I've received a couple of texts over the past few days with quiz questions.  They're costing me E1.65 each. 
They come from 57052
How can I get them to stop.


----------



## woodbine (11 Sep 2009)

text "stop" back to the number.


----------



## Arabella (14 Sep 2009)

I have received about four from this number in the last month. I did not reply. Was I charged for these unwanted texts? I've never subscribed to any of these numbers. Do they pick numbers at random? If so, and you as the recipient have to pay, surely this is illegal.


----------



## Celtwytch (15 Sep 2009)

Are you sure you haven't unwittingly subscribed?  For instance, have you entered any competitions via text message recently?  I have noticed on some competitions that you are signing up to a subscription - but this information is given in very small print.

Unfortunately, you probably have been charged for the messages you have received.  Text STOP to the number immediately to avoid any more messages coming through.


----------



## allthedoyles (15 Sep 2009)

The messages are from [broken link removed]  and their phone number is 01 4888999.

You obviously entered a competition thinking it was free. ( which it was ) , but they nabbed you and have subscribed you for future competitions .

As above - text STOP to 57052


----------



## Lorz (16 Sep 2009)

There are a couple of scams in operation.  One is where your phone operator asks if you want a free subscription to something like lotto no's, soccer updates, horoscope BUT it's only free for the first month and you have to cancel after that.  Another scam, which a previous poster has mentioned is where you can enter a competition for free but it automatically signs you up for a subscription service.  I personally think it should be made illegal.  We have  a very large tv in our living room and I always look for the small text about these free comps (ie win a car, etc) and the text is tiny - even on a 50" tv when I'm looking out for it.  Check out [broken link removed] for details of legislation governing this "service"

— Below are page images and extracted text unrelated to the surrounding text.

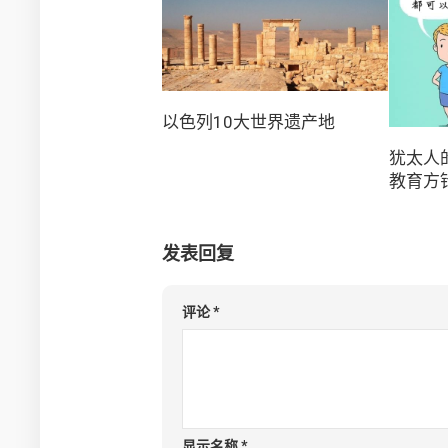
以色列10大世界遗产地
犹太人
教育方
发表回复
评论
*
显示名称
*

Text STOP to the number that is sending the texts.


----------



## MaryBe (16 Sep 2009)

What is to stop anyone from entering someone else's mobile number for these competitions.  There is no follow-up with the owner to certify that it is a valid entry!! So keep your numbers safe!!!


----------



## Arabella (3 Oct 2009)

Celtwytch said:


> Are you sure you haven't unwittingly subscribed? For instance, have you entered any competitions via text message recently? I have noticed on some competitions that you are signing up to a subscription - but this information is given in very small print.
> 
> Unfortunately, you probably have been charged for the messages you have received. Text STOP to the number immediately to avoid any more messages coming through.


Thanks Celtwytch. No more texts since taking your advice.


----------